How to complete this task: Give back every record precisely.

Input:
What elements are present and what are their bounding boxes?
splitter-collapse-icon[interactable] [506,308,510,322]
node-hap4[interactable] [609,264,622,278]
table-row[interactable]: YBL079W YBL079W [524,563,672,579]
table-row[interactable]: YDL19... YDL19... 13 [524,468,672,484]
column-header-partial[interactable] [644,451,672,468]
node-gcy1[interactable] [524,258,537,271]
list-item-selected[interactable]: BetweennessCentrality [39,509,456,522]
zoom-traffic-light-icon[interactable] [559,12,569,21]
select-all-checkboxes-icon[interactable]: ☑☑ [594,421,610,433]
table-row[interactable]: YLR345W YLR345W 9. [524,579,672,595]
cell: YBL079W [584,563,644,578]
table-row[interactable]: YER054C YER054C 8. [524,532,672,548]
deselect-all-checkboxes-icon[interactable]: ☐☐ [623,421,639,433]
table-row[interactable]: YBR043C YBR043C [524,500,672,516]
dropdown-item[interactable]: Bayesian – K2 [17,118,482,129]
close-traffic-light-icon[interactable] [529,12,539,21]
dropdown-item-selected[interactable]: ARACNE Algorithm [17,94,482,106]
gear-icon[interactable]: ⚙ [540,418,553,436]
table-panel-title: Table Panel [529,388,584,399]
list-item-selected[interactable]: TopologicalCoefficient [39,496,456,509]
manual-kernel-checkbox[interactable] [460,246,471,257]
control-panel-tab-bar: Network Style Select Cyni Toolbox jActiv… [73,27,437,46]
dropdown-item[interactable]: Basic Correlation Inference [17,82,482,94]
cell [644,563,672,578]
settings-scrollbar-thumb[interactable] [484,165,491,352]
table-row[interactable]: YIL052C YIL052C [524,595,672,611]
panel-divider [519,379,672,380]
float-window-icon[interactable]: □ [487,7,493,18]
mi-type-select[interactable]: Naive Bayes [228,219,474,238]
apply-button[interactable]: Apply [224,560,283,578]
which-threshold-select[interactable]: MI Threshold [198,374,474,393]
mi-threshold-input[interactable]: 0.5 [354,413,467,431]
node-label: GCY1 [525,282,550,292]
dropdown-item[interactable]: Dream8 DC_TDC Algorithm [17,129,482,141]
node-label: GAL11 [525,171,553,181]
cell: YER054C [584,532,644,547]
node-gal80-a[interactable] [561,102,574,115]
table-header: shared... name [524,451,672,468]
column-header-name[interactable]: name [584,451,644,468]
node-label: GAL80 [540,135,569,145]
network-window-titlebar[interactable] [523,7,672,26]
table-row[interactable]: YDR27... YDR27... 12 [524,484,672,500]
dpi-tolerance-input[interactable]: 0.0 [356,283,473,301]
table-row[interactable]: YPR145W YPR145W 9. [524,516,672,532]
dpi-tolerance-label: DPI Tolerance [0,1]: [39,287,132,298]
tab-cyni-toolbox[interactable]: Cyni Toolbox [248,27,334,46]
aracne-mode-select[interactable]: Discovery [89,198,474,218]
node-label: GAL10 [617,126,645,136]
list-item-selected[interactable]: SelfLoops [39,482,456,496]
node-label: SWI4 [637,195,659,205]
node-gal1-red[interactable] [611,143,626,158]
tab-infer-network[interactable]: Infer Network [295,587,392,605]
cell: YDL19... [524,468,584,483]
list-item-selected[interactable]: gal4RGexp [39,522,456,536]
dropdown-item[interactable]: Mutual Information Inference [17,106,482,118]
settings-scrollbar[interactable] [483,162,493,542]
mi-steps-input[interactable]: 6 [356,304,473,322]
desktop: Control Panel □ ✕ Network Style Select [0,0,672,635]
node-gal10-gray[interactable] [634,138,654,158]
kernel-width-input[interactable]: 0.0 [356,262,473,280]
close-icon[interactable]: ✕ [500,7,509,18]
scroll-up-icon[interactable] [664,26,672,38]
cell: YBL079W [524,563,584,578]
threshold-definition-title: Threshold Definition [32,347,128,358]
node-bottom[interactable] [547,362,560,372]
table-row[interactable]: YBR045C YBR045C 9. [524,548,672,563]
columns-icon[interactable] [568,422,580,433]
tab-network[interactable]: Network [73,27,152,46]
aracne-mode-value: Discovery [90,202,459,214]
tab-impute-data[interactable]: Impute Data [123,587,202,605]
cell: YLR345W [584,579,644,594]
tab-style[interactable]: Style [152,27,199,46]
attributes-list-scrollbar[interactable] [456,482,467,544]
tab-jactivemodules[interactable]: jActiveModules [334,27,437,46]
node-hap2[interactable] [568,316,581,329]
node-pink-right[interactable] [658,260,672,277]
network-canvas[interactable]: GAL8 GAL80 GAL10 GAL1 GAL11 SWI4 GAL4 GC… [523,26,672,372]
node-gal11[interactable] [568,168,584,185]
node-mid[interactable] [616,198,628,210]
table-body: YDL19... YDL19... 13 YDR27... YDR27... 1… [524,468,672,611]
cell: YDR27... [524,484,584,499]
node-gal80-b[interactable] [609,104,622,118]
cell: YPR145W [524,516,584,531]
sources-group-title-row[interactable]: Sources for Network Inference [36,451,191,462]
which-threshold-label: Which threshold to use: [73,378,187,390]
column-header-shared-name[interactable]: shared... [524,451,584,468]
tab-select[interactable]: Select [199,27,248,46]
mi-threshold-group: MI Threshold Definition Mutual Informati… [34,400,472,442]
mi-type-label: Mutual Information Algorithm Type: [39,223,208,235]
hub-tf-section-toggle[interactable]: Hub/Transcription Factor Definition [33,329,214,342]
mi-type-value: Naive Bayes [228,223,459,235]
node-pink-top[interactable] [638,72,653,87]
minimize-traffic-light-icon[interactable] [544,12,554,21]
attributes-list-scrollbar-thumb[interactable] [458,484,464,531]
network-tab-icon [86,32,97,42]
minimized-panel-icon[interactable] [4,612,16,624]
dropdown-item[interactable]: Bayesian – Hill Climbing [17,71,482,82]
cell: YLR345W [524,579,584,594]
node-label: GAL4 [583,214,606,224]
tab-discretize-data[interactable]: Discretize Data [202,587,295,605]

Response to this exercise:
What elements are present and what are their bounding boxes?
splitter-collapse-icon[interactable] [506,308,510,322]
node-hap4[interactable] [609,264,622,278]
table-row[interactable]: YBL079W YBL079W [524,563,672,579]
table-row[interactable]: YDL19... YDL19... 13 [524,468,672,484]
column-header-partial[interactable] [644,451,672,468]
node-gcy1[interactable] [524,258,537,271]
list-item-selected[interactable]: BetweennessCentrality [39,509,456,522]
zoom-traffic-light-icon[interactable] [559,12,569,21]
select-all-checkboxes-icon[interactable]: ☑☑ [594,421,610,433]
table-row[interactable]: YLR345W YLR345W 9. [524,579,672,595]
cell: YBL079W [584,563,644,578]
table-row[interactable]: YER054C YER054C 8. [524,532,672,548]
deselect-all-checkboxes-icon[interactable]: ☐☐ [623,421,639,433]
table-row[interactable]: YBR043C YBR043C [524,500,672,516]
dropdown-item[interactable]: Bayesian – K2 [17,118,482,129]
close-traffic-light-icon[interactable] [529,12,539,21]
dropdown-item-selected[interactable]: ARACNE Algorithm [17,94,482,106]
gear-icon[interactable]: ⚙ [540,418,553,436]
table-panel-title: Table Panel [529,388,584,399]
list-item-selected[interactable]: TopologicalCoefficient [39,496,456,509]
manual-kernel-checkbox[interactable] [460,246,471,257]
control-panel-tab-bar: Network Style Select Cyni Toolbox jActiv… [73,27,437,46]
dropdown-item[interactable]: Basic Correlation Inference [17,82,482,94]
cell [644,563,672,578]
settings-scrollbar-thumb[interactable] [484,165,491,352]
table-row[interactable]: YIL052C YIL052C [524,595,672,611]
panel-divider [519,379,672,380]
float-window-icon[interactable]: □ [487,7,493,18]
mi-type-select[interactable]: Naive Bayes [228,219,474,238]
apply-button[interactable]: Apply [224,560,283,578]
which-threshold-select[interactable]: MI Threshold [198,374,474,393]
mi-threshold-input[interactable]: 0.5 [354,413,467,431]
node-label: GCY1 [525,282,550,292]
dropdown-item[interactable]: Dream8 DC_TDC Algorithm [17,129,482,141]
node-label: GAL11 [525,171,553,181]
cell: YER054C [584,532,644,547]
node-gal80-a[interactable] [561,102,574,115]
table-header: shared... name [524,451,672,468]
column-header-name[interactable]: name [584,451,644,468]
node-label: GAL80 [540,135,569,145]
network-window-titlebar[interactable] [523,7,672,26]
table-row[interactable]: YDR27... YDR27... 12 [524,484,672,500]
dpi-tolerance-input[interactable]: 0.0 [356,283,473,301]
table-row[interactable]: YPR145W YPR145W 9. [524,516,672,532]
dpi-tolerance-label: DPI Tolerance [0,1]: [39,287,132,298]
tab-cyni-toolbox[interactable]: Cyni Toolbox [248,27,334,46]
aracne-mode-select[interactable]: Discovery [89,198,474,218]
node-label: GAL10 [617,126,645,136]
list-item-selected[interactable]: SelfLoops [39,482,456,496]
node-label: SWI4 [637,195,659,205]
node-gal1-red[interactable] [611,143,626,158]
tab-infer-network[interactable]: Infer Network [295,587,392,605]
cell: YDL19... [524,468,584,483]
list-item-selected[interactable]: gal4RGexp [39,522,456,536]
dropdown-item[interactable]: Mutual Information Inference [17,106,482,118]
settings-scrollbar[interactable] [483,162,493,542]
mi-steps-input[interactable]: 6 [356,304,473,322]
desktop: Control Panel □ ✕ Network Style Select [0,0,672,635]
node-gal10-gray[interactable] [634,138,654,158]
kernel-width-input[interactable]: 0.0 [356,262,473,280]
close-icon[interactable]: ✕ [500,7,509,18]
scroll-up-icon[interactable] [664,26,672,38]
cell: YBL079W [524,563,584,578]
threshold-definition-title: Threshold Definition [32,347,128,358]
node-bottom[interactable] [547,362,560,372]
table-row[interactable]: YBR045C YBR045C 9. [524,548,672,563]
columns-icon[interactable] [568,422,580,433]
tab-network[interactable]: Network [73,27,152,46]
aracne-mode-value: Discovery [90,202,459,214]
tab-impute-data[interactable]: Impute Data [123,587,202,605]
cell: YLR345W [584,579,644,594]
tab-style[interactable]: Style [152,27,199,46]
attributes-list-scrollbar[interactable] [456,482,467,544]
tab-jactivemodules[interactable]: jActiveModules [334,27,437,46]
node-hap2[interactable] [568,316,581,329]
node-pink-right[interactable] [658,260,672,277]
network-canvas[interactable]: GAL8 GAL80 GAL10 GAL1 GAL11 SWI4 GAL4 GC… [523,26,672,372]
node-gal11[interactable] [568,168,584,185]
node-mid[interactable] [616,198,628,210]
table-body: YDL19... YDL19... 13 YDR27... YDR27... 1… [524,468,672,611]
cell: YDR27... [524,484,584,499]
node-gal80-b[interactable] [609,104,622,118]
cell: YPR145W [524,516,584,531]
sources-group-title-row[interactable]: Sources for Network Inference [36,451,191,462]
which-threshold-label: Which threshold to use: [73,378,187,390]
column-header-shared-name[interactable]: shared... [524,451,584,468]
tab-select[interactable]: Select [199,27,248,46]
mi-threshold-group: MI Threshold Definition Mutual Informati… [34,400,472,442]
mi-type-label: Mutual Information Algorithm Type: [39,223,208,235]
hub-tf-section-toggle[interactable]: Hub/Transcription Factor Definition [33,329,214,342]
mi-type-value: Naive Bayes [228,223,459,235]
node-pink-top[interactable] [638,72,653,87]
minimize-traffic-light-icon[interactable] [544,12,554,21]
attributes-list-scrollbar-thumb[interactable] [458,484,464,531]
network-tab-icon [86,32,97,42]
minimized-panel-icon[interactable] [4,612,16,624]
dropdown-item[interactable]: Bayesian – Hill Climbing [17,71,482,82]
cell: YLR345W [524,579,584,594]
node-label: GAL4 [583,214,606,224]
tab-discretize-data[interactable]: Discretize Data [202,587,295,605]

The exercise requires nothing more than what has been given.